Aylar sonra faiz politikasında makas değişikliği yapıldı. Eski Merkez Bankası Başkanı Şahap Kavcıoğlu dönemine damga vuran, TL’nin hızla erimesine, enflasyonun da sert biçimde yükselmesine yol açan faiz indirimleri yerini artışa bıraktı.

Nas tartışmalarıyla geçen ayların ardından 650 baz puanlık faiz artışı, Hazine ve Maliye Bakanı Mehmet Şimşek ve Merkez Bankası Başkanı Hafize Gaye Erkan yönetiminde ekonomide yeni rotaya girildiğinin de güçlü bir işareti olarak algılandı.

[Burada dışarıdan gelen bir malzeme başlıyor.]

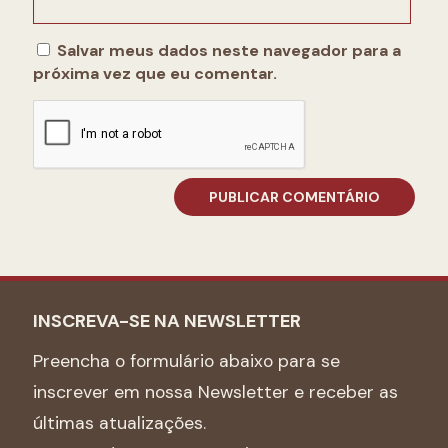
Salvar meus dados neste navegador para a
próxima vez que eu comentar.
INSCREVA-SE NA NEWSLETTER
Preencha o formulário abaixo para se
inscrever em nossa Newsletter e receber as
últimas atualizações.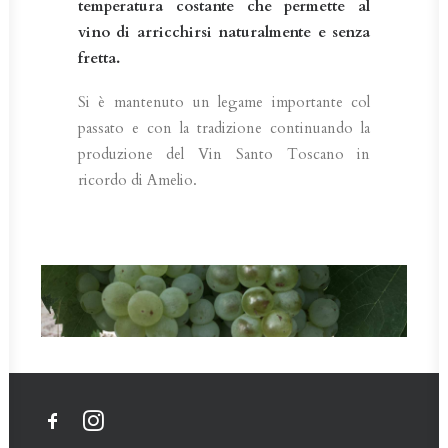
temperatura costante che permette al
vino di arricchirsi naturalmente e senza
fretta.
Si è mantenuto un legame importante col
passato e con la tradizione continuando la
produzione del Vin Santo Toscano in
ricordo di Amelio.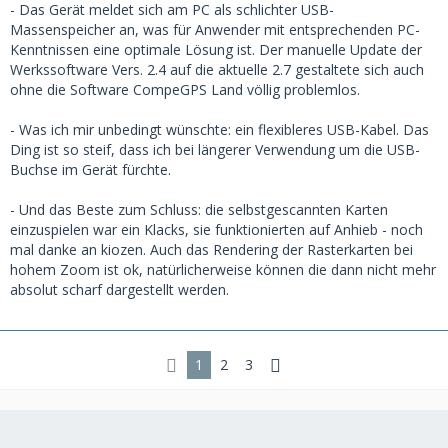
- Das Gerät meldet sich am PC als schlichter USB-
Massenspeicher an, was für Anwender mit entsprechenden PC-
Kenntnissen eine optimale Lösung ist. Der manuelle Update der
Werkssoftware Vers. 2.4 auf die aktuelle 2.7 gestaltete sich auch
ohne die Software CompeGPS Land völlig problemlos.
- Was ich mir unbedingt wünschte: ein flexibleres USB-Kabel. Das
Ding ist so steif, dass ich bei längerer Verwendung um die USB-
Buchse im Gerät fürchte.
- Und das Beste zum Schluss: die selbstgescannten Karten
einzuspielen war ein Klacks, sie funktionierten auf Anhieb - noch
mal danke an kiozen. Auch das Rendering der Rasterkarten bei
hohem Zoom ist ok, natürlicherweise können die dann nicht mehr
absolut scharf dargestellt werden.
1
2
3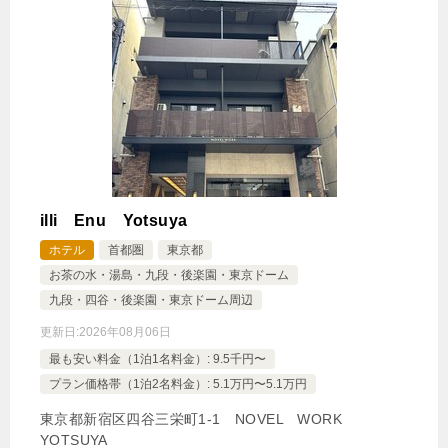
illi Enu Yotsuya
ホテル
首都圏
東京都
お茶の水・湯島・九段・後楽園・東京ドーム
九段・四谷・後楽園・東京ドーム周辺
更新日:
2026年08月06日
最も安い料金（1泊1名料金）: 9.5千円〜
プラン価格帯（1泊2名料金）: 5.1万円〜5.1万円
東京都新宿区四谷三栄町1‐1 NOVEL WORK
YOTSUYA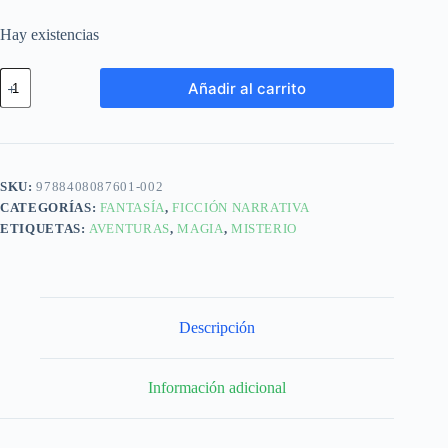
Hay existencias
Añadir al carrito
SKU:
9788408087601-002
CATEGORÍAS:
FANTASÍA
,
FICCIÓN NARRATIVA
ETIQUETAS:
AVENTURAS
,
MAGIA
,
MISTERIO
Descripción
Información adicional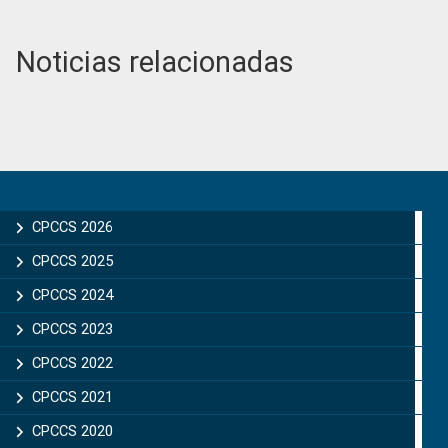
Noticias relacionadas
Primary
Sidebar
CPCCS 2026
CPCCS 2025
CPCCS 2024
CPCCS 2023
CPCCS 2022
CPCCS 2021
CPCCS 2020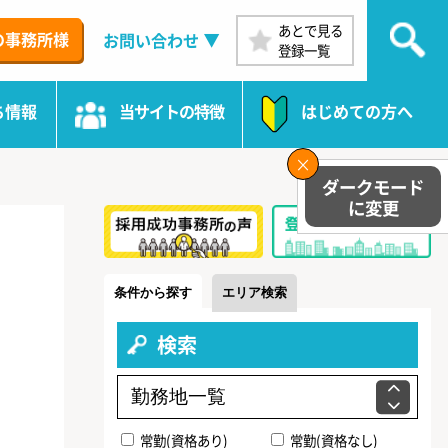
あとで見る
の事務所様
お問い合わせ
登録一覧
ち情報
当サイトの特徴
はじめての方へ
条件から探す
エリア検索
検索
常勤(資格あり)
常勤(資格なし)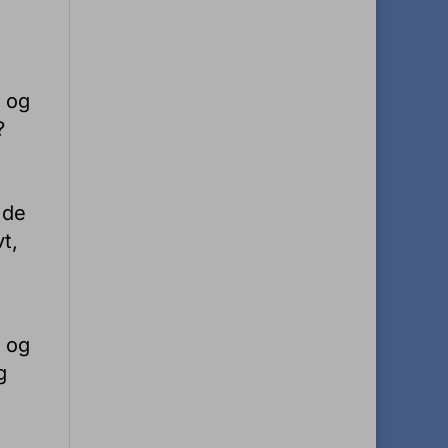
e og
?
 de
t,
 og
g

Merkez Bankası, karar sonrası yayımlanan metinde, "Kurul, dezenflasyonun en kısa sürede tesisi, enflasyon beklentilerinin çıpalanması, fiyatlama davranışlarındaki bozulmanın kontrol altına alınması için parasal sıkılaştırma sürecinin başlamasına karar vermiştir” dedi.

Parasal sıkılaştırma sürecinin başlaması ile para politikasının etkinliğinin artacağı belirtilen metinde, “Bununla birlikte, fiyat istikrarının sürekliliğini sağlamak hedefiyle, TCMB cari dengeyi iyileştirecek stratejik yatırımları desteklemeye devam edecektir” denildi.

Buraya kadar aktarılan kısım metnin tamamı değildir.